Transcribe exactly, and only, the lines from the one containing "Я давно не заходил в свой ЖЖ. Его" through the end of the entries below, leaving the pictures out.

─── Exercise data

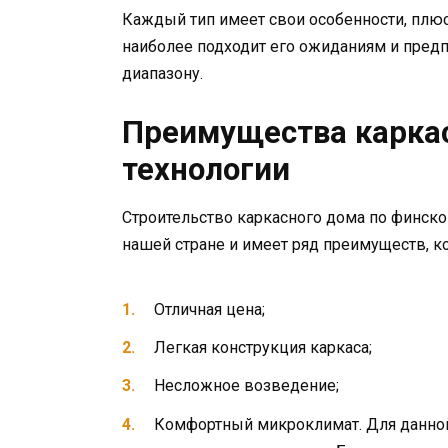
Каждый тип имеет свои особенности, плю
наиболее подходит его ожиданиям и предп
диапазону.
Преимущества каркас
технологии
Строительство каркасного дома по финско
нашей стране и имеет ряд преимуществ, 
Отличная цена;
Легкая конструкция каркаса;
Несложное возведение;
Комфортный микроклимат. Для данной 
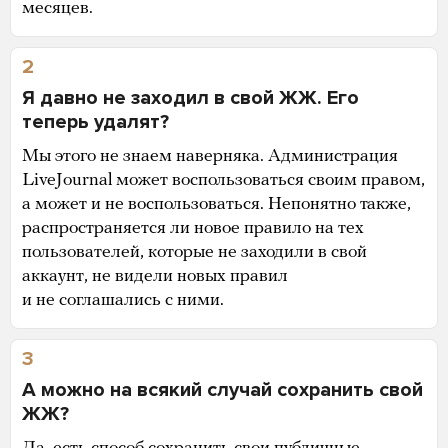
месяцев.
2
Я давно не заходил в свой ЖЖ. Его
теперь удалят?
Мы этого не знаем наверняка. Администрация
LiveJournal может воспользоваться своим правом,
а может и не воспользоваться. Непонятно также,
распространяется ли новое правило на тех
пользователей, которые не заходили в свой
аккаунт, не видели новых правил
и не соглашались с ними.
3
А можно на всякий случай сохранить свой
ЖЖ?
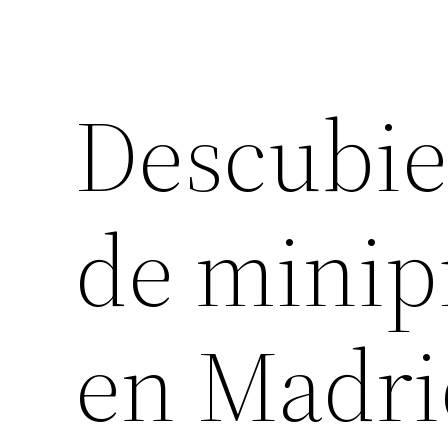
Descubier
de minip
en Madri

──────

● Expected answer:
Я давно не заходил в свой ЖЖ. Его
теперь удалят?
Мы этого не знаем наверняка. Администрация
LiveJournal может воспользоваться своим правом,
а может и не воспользоваться. Непонятно также,
распространяется ли новое правило на тех
пользователей, которые не заходили в свой
аккаунт, не видели новых правил
и не соглашались с ними.
3
А можно на всякий случай сохранить свой
ЖЖ?
Descubier
de minip
en Madri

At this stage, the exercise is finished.